Some women get postpartum depression. Complaints that come with this are fatigue, not feeling like doing anything, sad thoughts and crying without a reason. But sometimes also wishing that the baby is no longer there. You do not need to feel ashamed; these are reactions and thoughts that often occur after a difficult delivery or a difficult period after the birth. Every young parent can be tired or have little energy. But if this is the case (almost) every day, it is good to discuss this with the nurse/doctor.

It is hard to think what is the best way to keep going in this long, anxious time. Try to think of what has helped you before in previous difficult times. For some parents that is to get some exercise, for others to take a walk with a friend, while for others it is watching a film or show they enjoy.  Also spending the morning tidying up your house can sometimes help you feel better. Talk to each other about what your way might be and make time for it now and then. When your child comes home from hospital, you will have a tiring time ahead of you when you will need to stay on top of things.

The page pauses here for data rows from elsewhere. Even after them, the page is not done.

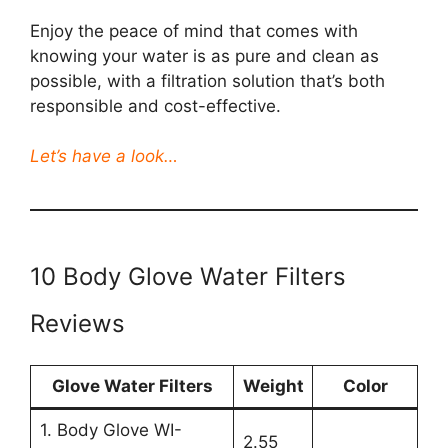
Enjoy the peace of mind that comes with
knowing your water is as pure and clean as
possible, with a filtration solution that’s both
responsible and cost-effective.
Let’s have a look…
10 Body Glove Water Filters
Reviews
Glove Water Filters
Weight
Color
1. Body Glove WI-
2.55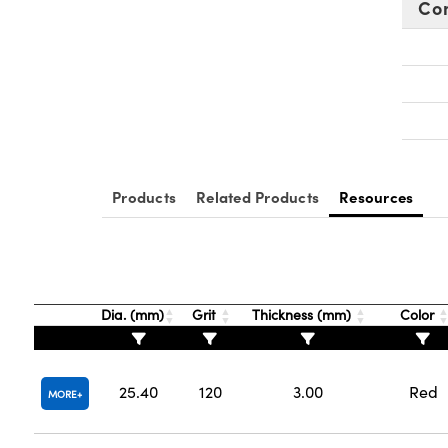
Co
Products
Related Products
Resources
Dia. (mm)
Grit
Thickness (mm)
Color
25.40
120
3.00
Red
MORE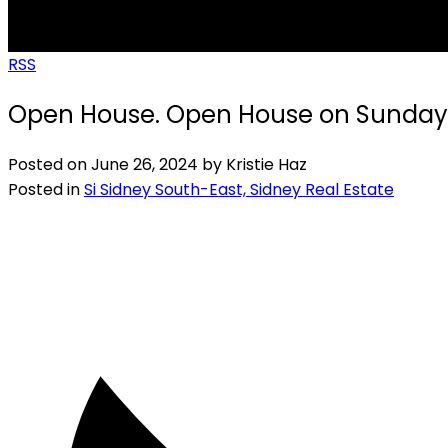
RSS
Open House. Open House on Sunday, 
Posted on
June 26, 2024
by
Kristie Haz
Posted in
Si Sidney South-East, Sidney Real Estate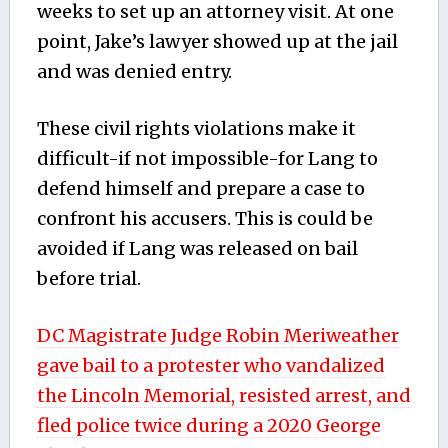
weeks to set up an attorney visit. At one
point, Jake’s lawyer showed up at the jail
and was denied entry.
These civil rights violations make it
difficult-if not impossible-for Lang to
defend himself and prepare a case to
confront his accusers. This is could be
avoided if Lang was released on bail
before trial.
DC Magistrate Judge Robin Meriweather
gave bail to a protester who vandalized
the Lincoln Memorial, resisted arrest, and
fled police twice during a 2020 George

For partners, the hospital stay can also be experienced as an emotional period. See also the article “Experiencing the hospital stay as a partner”.

Conflict resolution

Conflict is a situation in which there is a difference of thoughts between two or more individuals, caused by the perceptions, interpretations and feelings of each. In the hospital there can be situations where failed communication leads to negative emotions as a consequence of differences in perception. Therefore, we must be able to recognize the sources and signs of conflict in order to anticipate and solve it as soon as possible.

It should not be forgotten that any change to which the members of a family are exposed causes stress.  Emotional states vary at each stage that  parents and hospitalised children pass through resulting in  changes that arise for each member of the family differently. In a situation of hospital admission, the family shows a range of needs for emotional support, guidance and information, as well as need for respect and understanding of the specific moment for which they are going through and the emotions that stem from it.

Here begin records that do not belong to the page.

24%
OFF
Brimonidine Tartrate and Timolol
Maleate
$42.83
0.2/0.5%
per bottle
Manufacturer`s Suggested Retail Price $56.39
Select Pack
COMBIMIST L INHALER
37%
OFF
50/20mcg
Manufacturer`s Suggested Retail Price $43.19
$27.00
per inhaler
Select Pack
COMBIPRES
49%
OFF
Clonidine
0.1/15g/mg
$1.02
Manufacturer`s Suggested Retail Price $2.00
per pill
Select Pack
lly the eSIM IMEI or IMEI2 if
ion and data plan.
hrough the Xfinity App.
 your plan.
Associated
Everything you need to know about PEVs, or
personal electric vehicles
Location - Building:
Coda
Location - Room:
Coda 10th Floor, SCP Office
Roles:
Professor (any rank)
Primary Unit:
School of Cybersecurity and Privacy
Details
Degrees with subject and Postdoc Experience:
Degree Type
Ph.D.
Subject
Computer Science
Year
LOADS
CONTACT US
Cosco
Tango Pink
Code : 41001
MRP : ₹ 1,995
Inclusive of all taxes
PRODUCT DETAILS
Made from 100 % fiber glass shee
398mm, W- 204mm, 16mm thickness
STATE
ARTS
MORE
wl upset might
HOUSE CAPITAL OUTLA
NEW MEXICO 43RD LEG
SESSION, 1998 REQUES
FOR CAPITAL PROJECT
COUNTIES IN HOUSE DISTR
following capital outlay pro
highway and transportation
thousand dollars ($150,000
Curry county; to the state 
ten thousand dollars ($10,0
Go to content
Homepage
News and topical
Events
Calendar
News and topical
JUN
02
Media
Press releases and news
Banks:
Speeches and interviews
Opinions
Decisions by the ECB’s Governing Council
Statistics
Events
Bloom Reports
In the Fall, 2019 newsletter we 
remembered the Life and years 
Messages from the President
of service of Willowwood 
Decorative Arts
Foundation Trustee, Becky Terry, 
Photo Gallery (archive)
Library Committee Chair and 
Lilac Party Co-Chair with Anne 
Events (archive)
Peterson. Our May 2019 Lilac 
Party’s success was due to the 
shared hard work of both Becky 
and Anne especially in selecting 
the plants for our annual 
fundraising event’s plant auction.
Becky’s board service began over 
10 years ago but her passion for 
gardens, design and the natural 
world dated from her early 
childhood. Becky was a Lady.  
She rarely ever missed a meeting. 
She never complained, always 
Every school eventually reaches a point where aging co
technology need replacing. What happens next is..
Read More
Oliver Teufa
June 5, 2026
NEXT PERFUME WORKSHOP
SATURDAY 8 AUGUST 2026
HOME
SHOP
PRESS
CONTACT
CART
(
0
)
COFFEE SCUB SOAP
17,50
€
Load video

The effective relationships between family and professional should be encouraged. There are occasions in which the detection of signals by the professional can avoid the triggering of a conflict. Making the other aware that we have noticed your discomfort or dissatisfaction and investigate the causes, you can be the principle of conflict resolution.

EXAMPLE

A mother with her baby admitted to the NICU calls for nursing control. She announces that she will be five minutes late to give her child a feeding bottle. She asks the nurse to wait for her because she wants to give it to her baby. The mother arrives at the hospital overwhelmed because she had to run so as not to be delayed any longer. When she goes to see her baby, she is informed that she has already been fed. The mother feels frustrated for having had to run so as not to be further late and angry because, despite warning, they have not waited for her. She asks the nurse why her baby has already been fed. Her nurse explains that her baby was crying from hunger and so she gave him the feeding bottle without waiting for her. The mother, hurt because she has not been taken into account and has lost the opportunity to feed her baby, complains to the nurse (“It seems very bad to me that even when I warned, no one wanted to wait for me”). The nurse, showing an empathetic and understanding attitude, shows the mother that she understands her emotional discomfort (“I understand the effort that you have made to come running. I understand the frustration of not having been able to give your baby a feeding bottle, I know it’s a very special time for parents in the NICU”), explaining that her intention was to comfort the baby (“We did it so your baby would stop crying and not be upset”). Finally, the nurse encourages the mother by indicating the rest of the tasks that she can do with her baby during that day, emphasizing other special moments in which she can take care of her baby.